- **Given data**:
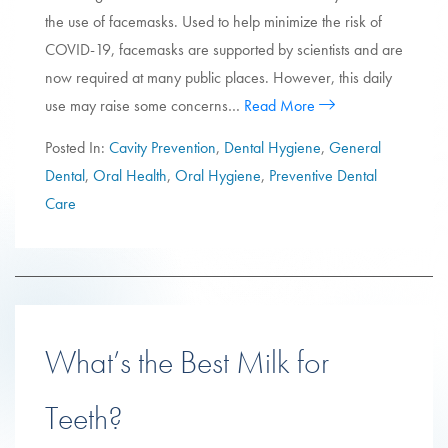
the use of facemasks. Used to help minimize the risk of
COVID-19, facemasks are supported by scientists and are
now required at many public places. However, this daily
use may raise some concerns…
Read More
Posted In:
Cavity Prevention
,
Dental Hygiene
,
General
Dental
,
Oral Health
,
Oral Hygiene
,
Preventive Dental
Care
What’s the Best Milk for
Teeth?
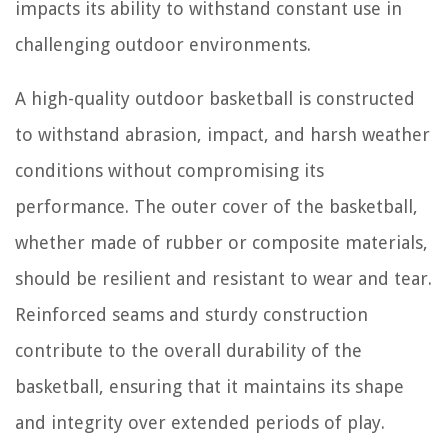
impacts its ability to withstand constant use in
challenging outdoor environments.
A high-quality outdoor basketball is constructed
to withstand abrasion, impact, and harsh weather
conditions without compromising its
performance. The outer cover of the basketball,
whether made of rubber or composite materials,
should be resilient and resistant to wear and tear.
Reinforced seams and sturdy construction
contribute to the overall durability of the
basketball, ensuring that it maintains its shape
and integrity over extended periods of play.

- **About this task**: What is needed is an exact copy of only the lines above from the one with "Cavity Prevention" to the one with "challenging outdoor environments.", both kept, with every picture left out.

- **Written response**:
Cavity Prevention
,
Dental Hygiene
,
General
Dental
,
Oral Health
,
Oral Hygiene
,
Preventive Dental
Care
What’s the Best Milk for
Teeth?
impacts its ability to withstand constant use in
challenging outdoor environments.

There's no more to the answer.